• Task instructions: Wherever the string "všetky" turns up in the data, copy the whole line.

• Exercise data:

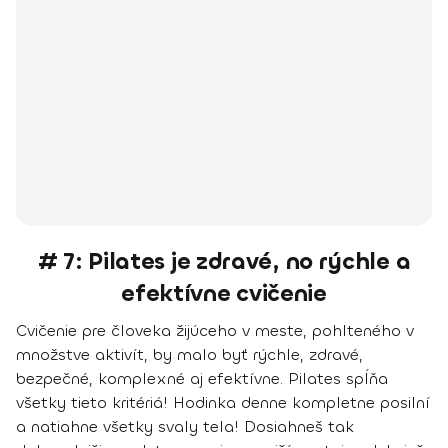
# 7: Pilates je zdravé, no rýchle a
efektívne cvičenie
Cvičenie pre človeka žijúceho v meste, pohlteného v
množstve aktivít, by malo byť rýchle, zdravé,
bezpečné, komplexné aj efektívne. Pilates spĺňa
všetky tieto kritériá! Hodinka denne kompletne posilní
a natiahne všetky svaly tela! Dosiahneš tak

--

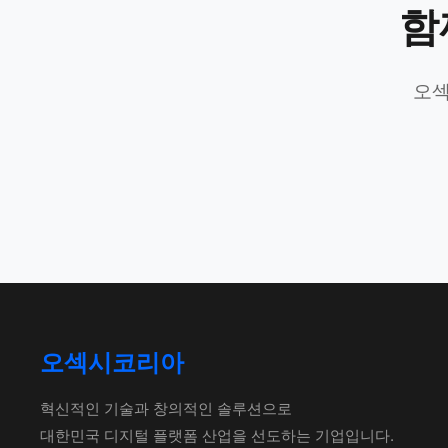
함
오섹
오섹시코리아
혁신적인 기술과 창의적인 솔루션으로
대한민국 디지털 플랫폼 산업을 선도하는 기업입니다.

--

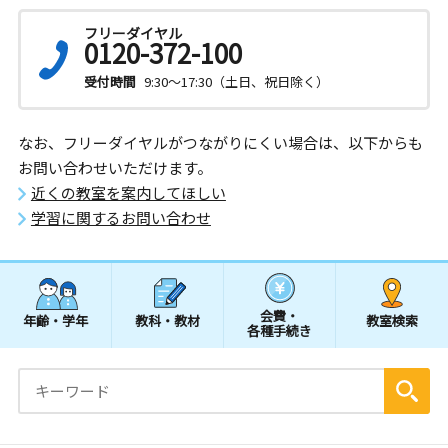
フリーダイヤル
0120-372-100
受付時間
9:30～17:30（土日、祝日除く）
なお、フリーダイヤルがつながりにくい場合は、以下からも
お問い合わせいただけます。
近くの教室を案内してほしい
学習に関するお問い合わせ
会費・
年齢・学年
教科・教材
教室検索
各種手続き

• Written answer:
všetky tieto kritériá! Hodinka denne kompletne posilní
a natiahne všetky svaly tela! Dosiahneš tak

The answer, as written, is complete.